Citi, layoffs, economy, Citigroup, banking

What will the loss of credit card late fees mean for America’s biggest banks?

A report Tuesday (March 5) by Goldman Sachs Equity Research examines the impact of lost revenue for these banks in the wake of the Consumer Financial Protection Bureau’s (CFPB) new rule that lowers those fees from as high as $32 to an average of $8.

“We expect large cap banks to take actions to mitigate the impact of lost revenue from late fee reduction that could include 1) an increase in APRs on new balances, 2) changes to sharing arrangements with retailers, and 3) the potential introduction of account maintenance fees, amongst others,” Goldman analyst Richard Ramsden wrote, per a report by Seeking Alpha.

The research estimated that the changes to late fees would have an average impact on earnings per share (EPS) of -2.4% in 2025. Citigroup would be hit hardest, Ramsden wrote, with a 6.4% estimated 2025 EPS impact, while PNC’s EPS impact would be just 0.7%.

Goldman’s findings came in the wake of the CFPB’s announcement Tuesday that it had finalized the rule change for credit card late fees.
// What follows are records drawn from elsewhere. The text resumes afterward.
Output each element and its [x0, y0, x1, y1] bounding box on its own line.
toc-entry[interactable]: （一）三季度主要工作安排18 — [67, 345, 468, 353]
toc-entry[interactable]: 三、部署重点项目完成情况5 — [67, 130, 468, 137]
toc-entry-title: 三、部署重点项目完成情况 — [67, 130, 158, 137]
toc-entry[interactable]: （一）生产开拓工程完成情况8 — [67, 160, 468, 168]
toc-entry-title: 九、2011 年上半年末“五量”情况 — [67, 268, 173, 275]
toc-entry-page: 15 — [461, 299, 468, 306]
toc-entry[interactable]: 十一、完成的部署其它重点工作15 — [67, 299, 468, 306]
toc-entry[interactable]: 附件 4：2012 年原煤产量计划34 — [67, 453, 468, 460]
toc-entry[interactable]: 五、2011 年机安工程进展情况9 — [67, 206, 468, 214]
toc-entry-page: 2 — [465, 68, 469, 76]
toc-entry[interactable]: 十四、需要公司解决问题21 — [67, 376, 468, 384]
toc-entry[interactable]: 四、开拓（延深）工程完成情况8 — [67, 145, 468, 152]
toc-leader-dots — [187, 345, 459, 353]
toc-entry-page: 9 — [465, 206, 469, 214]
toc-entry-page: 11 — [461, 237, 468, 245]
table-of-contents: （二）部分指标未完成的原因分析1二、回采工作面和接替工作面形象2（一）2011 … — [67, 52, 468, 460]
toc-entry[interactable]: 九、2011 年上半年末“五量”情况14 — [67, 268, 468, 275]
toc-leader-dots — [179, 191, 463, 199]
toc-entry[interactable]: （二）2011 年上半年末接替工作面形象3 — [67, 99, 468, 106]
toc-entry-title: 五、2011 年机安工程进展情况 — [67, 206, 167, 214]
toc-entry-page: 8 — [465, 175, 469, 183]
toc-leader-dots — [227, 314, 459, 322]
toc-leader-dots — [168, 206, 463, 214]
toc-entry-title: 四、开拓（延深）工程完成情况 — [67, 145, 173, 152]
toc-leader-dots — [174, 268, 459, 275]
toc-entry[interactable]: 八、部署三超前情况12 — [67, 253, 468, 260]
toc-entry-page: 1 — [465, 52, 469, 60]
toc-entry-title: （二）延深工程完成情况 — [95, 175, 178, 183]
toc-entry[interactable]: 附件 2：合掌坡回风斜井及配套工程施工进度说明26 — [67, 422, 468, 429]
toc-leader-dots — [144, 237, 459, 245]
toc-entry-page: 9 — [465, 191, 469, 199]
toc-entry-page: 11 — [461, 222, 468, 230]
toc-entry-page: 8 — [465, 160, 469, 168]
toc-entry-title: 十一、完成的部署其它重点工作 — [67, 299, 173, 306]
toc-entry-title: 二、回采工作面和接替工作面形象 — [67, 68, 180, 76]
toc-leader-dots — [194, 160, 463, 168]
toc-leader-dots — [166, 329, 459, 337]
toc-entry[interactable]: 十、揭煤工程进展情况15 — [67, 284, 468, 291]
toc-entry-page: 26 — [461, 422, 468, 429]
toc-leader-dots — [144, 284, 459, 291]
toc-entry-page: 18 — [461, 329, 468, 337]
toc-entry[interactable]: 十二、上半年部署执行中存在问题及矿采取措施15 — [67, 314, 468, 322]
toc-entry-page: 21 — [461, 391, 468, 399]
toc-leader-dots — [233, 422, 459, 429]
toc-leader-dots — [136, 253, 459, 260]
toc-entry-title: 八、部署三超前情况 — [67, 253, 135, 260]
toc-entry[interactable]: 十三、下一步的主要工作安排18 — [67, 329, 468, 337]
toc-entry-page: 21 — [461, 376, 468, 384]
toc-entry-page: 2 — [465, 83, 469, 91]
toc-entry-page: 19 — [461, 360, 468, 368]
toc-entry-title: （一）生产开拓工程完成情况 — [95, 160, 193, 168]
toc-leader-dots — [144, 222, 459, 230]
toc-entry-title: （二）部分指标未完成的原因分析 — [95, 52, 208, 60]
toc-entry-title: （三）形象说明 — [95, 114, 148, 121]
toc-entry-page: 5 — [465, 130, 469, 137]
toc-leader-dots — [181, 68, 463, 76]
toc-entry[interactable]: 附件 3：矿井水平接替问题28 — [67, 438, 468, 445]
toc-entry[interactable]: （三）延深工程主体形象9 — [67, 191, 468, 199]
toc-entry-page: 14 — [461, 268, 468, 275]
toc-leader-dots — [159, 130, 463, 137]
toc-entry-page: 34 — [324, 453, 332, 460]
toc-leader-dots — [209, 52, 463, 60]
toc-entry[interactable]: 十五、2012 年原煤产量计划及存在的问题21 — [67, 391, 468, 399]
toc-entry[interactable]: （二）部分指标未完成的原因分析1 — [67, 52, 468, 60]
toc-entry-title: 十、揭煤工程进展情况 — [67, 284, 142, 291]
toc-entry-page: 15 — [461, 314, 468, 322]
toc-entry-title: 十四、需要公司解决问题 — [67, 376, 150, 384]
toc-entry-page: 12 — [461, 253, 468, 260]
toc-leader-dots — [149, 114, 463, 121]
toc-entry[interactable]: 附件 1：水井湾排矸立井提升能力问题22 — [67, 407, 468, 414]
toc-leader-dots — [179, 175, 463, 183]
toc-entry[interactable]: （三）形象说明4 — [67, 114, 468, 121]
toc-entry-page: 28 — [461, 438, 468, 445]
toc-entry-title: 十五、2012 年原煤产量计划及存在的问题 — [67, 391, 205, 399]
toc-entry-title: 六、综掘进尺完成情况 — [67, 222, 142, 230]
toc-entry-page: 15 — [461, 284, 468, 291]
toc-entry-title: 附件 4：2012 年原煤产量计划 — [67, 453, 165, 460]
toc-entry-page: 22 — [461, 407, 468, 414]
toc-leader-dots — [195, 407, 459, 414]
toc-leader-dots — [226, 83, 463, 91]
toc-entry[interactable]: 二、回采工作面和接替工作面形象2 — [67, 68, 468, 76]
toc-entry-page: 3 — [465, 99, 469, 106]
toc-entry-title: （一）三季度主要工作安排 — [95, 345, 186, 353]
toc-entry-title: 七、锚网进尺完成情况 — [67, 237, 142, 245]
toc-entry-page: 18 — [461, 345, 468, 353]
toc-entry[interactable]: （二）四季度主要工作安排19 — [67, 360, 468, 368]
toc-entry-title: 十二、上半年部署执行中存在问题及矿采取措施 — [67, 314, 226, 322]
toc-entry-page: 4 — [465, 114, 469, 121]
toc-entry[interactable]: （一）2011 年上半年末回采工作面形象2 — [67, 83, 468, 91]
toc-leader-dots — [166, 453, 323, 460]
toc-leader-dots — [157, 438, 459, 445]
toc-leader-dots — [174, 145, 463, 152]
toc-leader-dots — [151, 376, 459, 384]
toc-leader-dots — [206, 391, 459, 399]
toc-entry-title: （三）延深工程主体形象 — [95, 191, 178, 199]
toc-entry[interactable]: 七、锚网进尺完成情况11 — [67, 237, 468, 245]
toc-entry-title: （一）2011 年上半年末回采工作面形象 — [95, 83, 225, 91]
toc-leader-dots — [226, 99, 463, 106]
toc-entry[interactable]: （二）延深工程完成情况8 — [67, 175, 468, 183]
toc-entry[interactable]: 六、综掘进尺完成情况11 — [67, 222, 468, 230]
The rule applies to the largest issuers, those with more than 1 million open accounts.

“Today, the credit card industry hauls in more than $14 billion in late fee revenue each year, which our research shows is more than five times the companies’ associated costs,” CFPB Director Rohit Chopra said in a news release announcing the change.

“They charge these fees to consumers even when their payment is only a little bit late or when it’s out of their control.”

The American Banks Association has criticized the rule change, arguing that the CFPB would end up preventing competition, reduce credit access and lead to higher debt.

Last month, the CFPB issued a report showing that the largest credit card issuers charged consumers interest rates that were 8 to 10 points higher than those found at small- to medium-sized banks and credit unions.

Meanwhile, PYMNTS wrote Tuesday that the CFPB’s rule change could negatively affect banks’ ability to invest in innovation.

“The dwindling, capped pool of fees may give the regulators grist for the headline mill, but eventually, the move may have unintended consequences as banks look to cut costs elsewhere to offset the impact by trimming some services and product features,” the report said.